Thanks to author and JVNA advisor Dan Brook for forwarding us this material. It certainly is consistent with the Tu B’Shvat op-ed article above.

Please take action to support a comprehensive climate and energy bill.

In the last year alone, new evidence has emerged that the climate crisis is nearer—and scarier—than we had believed.

Please take action now to urge your Senators to support comprehensive climate and clean energy legislation that will reinvigorate our economy and create millions of new jobs.

The stakes are high. We must start cutting our carbon emissions now, or we may soon lose the ability to prevent runaway global warming.

Here are 10 startling facts we learned in 2009 that underscore the climate threat:

1. A study published in the journal Science reports that the current level of carbon dioxide (CO2) in the atmosphere – about 390 parts per million – is higher today than at any time in measurable history -- at least the last 2.1 million years. Previous peaks of CO2 were never more than 300 ppm over the past 800,000 years, and the concentration is rising by around 2 ppm each year.

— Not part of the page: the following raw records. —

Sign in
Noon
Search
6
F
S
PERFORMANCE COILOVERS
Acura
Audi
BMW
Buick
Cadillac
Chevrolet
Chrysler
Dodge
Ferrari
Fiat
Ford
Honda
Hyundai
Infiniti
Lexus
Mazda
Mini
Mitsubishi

2. The World Meterological Organization reported that 2000-2009 was the hottest decade on record with 8 of the hottest 10 years having occurred since 2000.

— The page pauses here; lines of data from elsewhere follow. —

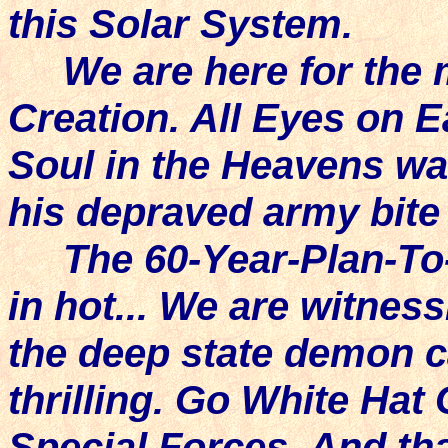
this Solar System.
We are here for the m
Creation. All Eyes on 
Soul in the Heavens wa
his depraved army bite
The 60-Year-Plan-To-
in hot... We are witness
the deep state demon ca
thrilling. Go White Hat
Special Forces. And th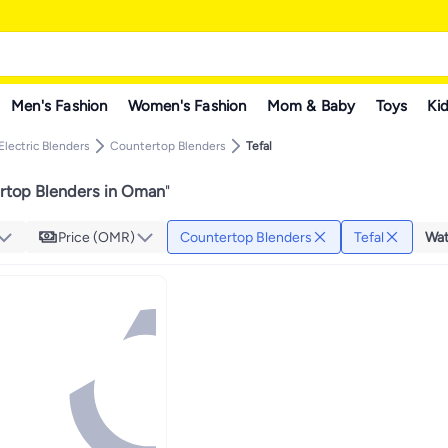
Men's Fashion
Women's Fashion
Mom & Baby
Toys
Kid
Electric Blenders
Countertop Blenders
Tefal
ertop Blenders in Oman
"
Price (OMR)
Countertop Blenders
Tefal
Wat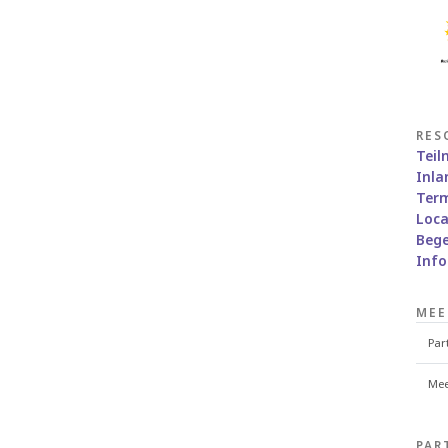
RES
Tei
Inla
Term
Loca
Bege
Inf
MEE
Par
Mee
PAR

3. 2009 will end up as one of the 5 hottest years since 1850 and the U.K.'s Met Office predicts that, with a moderate El Nino, 2010 will likely break the record.

4. The National Snow and Ice Data Center reported that while a bit more summer Arctic sea ice appeared in 2009 than the record breaking lows of the last two years, it was still well below normal levels. Given that the Arctic ice cover remains perilously thin, it is vulnerable to further melting, posing an ever increasing threat to Arctic wildlife including polar bears.

5. The Arctic summer could be ice-free by mid-century, not at the end of the century as previously expected, according to a study by the National Oceanic and Atmospheric Administration.

6. Recent observations published in the highly respected Nature Geosciences indicate that the East Antarctica ice sheet has been shrinking. This surprised researchers, who expected that only the West Antarctic ice sheet would shrink in the near future because the East Antarctic ice sheet is colder and more stable.

7. The U.S. Global Change Research Program completed an assessment of what is known about climate change impacts in the US and reported that, "Climate changes are already observed in the United States and… are projected to grow." These changes include "increases in heavy downpours, rising temperature and sea level, rapidly retreating glaciers, thawing permafrost, lengthening ice-free seasons in the ocean and on lakes and rivers, earlier snowmelt, and alterations in river flows."

8. According to a report by the US Geological Survey, slight changes in the climate may trigger abrupt threats to ecosystems that are not easily reversible or adaptable, such as insect outbreaks, wildfire, and forest dieback. "More vulnerable ecosystems, such as those that already face stressors other than climate change, will almost certainly reach their threshold for abrupt change sooner." An example of such an abrupt threat is the outbreak of spruce bark beetles throughout the western U.S. caused by increased winter temperatures that allow more beetles to survive.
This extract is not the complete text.